Submission to a Bill amending the Marine and Coastal Area Act have now closed. In its submission, the Northland Regional Council (NRC) said it opposed the changes that would reaffirm Palriaments intention when the Act was passed in 2012, and prevent the courts "reinterpreted" purpose of the Act which substantially lowered the test for granting Customary Marine Title (CMT) from becoming a precedent for the hundreds of claims that have yet to be heard.
They NRC says:
“The Bill would severely limit the CMT regime…as a result of the amended tests for exclusive use and occupation and the definition of substantial interruption – these in combination set an unfeasible bar for most applications to succeed.”
They say the Bill risks “undermining
relationships between tangata whenua and the Crown and the broader community
with potential flow on effects for local government relationships.“
Clearly, the NRC wants most of the
marine and foreshore area to pass into customary title.

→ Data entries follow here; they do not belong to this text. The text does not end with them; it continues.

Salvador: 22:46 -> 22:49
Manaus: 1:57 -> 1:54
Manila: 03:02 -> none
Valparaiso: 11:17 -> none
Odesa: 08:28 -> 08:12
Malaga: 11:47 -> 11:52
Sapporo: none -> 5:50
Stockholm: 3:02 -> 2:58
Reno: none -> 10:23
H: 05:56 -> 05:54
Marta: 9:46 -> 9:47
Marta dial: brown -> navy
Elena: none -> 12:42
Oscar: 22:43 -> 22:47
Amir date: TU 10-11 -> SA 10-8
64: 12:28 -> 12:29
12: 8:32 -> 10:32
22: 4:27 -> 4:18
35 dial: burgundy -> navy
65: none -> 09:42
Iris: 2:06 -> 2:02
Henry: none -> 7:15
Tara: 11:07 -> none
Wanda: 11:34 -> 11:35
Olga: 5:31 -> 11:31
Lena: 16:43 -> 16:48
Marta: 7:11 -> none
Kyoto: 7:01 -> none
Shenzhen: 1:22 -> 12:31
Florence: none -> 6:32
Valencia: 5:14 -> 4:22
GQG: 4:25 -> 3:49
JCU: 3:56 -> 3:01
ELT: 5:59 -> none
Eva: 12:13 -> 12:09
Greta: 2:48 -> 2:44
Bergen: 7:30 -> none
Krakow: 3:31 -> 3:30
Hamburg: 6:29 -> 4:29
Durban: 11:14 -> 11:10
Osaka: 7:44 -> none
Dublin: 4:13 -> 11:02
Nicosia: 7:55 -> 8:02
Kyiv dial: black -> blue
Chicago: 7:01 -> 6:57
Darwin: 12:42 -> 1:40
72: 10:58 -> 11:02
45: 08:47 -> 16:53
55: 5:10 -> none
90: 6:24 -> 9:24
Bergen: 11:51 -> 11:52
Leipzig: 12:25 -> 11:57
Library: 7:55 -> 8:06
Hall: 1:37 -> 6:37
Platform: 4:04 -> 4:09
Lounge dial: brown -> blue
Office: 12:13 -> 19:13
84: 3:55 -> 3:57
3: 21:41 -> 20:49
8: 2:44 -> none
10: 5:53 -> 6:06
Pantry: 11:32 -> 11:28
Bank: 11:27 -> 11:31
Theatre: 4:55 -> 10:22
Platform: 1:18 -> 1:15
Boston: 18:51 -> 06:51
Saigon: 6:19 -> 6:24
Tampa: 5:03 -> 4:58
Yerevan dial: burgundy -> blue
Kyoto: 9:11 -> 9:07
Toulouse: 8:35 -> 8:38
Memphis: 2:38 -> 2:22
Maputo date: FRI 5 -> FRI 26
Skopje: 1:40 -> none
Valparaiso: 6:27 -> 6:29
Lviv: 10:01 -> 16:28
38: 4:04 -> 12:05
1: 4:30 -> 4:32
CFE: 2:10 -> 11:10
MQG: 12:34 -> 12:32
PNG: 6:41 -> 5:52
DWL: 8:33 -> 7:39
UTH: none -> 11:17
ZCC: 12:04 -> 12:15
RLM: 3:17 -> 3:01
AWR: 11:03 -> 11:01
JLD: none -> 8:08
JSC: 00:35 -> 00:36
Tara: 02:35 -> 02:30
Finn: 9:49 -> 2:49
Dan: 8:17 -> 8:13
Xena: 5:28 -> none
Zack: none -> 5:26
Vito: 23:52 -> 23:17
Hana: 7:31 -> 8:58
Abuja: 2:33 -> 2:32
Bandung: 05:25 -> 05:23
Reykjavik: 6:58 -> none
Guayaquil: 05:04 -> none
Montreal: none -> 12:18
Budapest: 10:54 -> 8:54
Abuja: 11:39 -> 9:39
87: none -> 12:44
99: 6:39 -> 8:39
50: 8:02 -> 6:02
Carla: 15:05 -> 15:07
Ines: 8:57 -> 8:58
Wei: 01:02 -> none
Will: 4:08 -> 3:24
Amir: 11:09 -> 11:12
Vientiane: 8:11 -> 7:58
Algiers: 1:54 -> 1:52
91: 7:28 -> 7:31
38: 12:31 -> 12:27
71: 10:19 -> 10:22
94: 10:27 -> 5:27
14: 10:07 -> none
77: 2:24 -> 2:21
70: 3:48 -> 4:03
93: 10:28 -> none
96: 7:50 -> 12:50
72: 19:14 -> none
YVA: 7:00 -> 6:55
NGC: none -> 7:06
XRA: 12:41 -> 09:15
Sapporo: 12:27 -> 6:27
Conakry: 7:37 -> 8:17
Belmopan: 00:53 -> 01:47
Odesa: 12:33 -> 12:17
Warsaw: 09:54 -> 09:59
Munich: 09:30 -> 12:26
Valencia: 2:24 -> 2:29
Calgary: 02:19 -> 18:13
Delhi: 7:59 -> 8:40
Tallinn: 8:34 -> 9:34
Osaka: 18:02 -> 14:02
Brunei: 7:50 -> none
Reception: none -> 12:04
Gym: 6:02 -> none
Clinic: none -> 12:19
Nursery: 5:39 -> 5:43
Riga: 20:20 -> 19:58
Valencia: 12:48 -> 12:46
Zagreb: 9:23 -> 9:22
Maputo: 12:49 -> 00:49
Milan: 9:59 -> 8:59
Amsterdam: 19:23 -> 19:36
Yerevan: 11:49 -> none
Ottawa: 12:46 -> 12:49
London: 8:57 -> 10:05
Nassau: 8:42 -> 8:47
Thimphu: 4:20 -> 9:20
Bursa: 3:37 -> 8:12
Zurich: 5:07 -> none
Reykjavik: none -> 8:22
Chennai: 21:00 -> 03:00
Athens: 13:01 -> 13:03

Let’s be clear about what this means in practice. Customary title would give Maori the right to veto all resource consents in their area - no new commercial activities could happen without their consent. They would also have the right to impose wāhi tapu which would prevent all users from an area (except those exercising customary fishing rights!). Many of the applications for customary title are seeking wāhi tapu over significant parts of their claimed area and in some cases all of the area.
Did they even ask the community for feedback before making their submissions? No.
The question must now be
asked who does the NRC represent? Maori or everyone?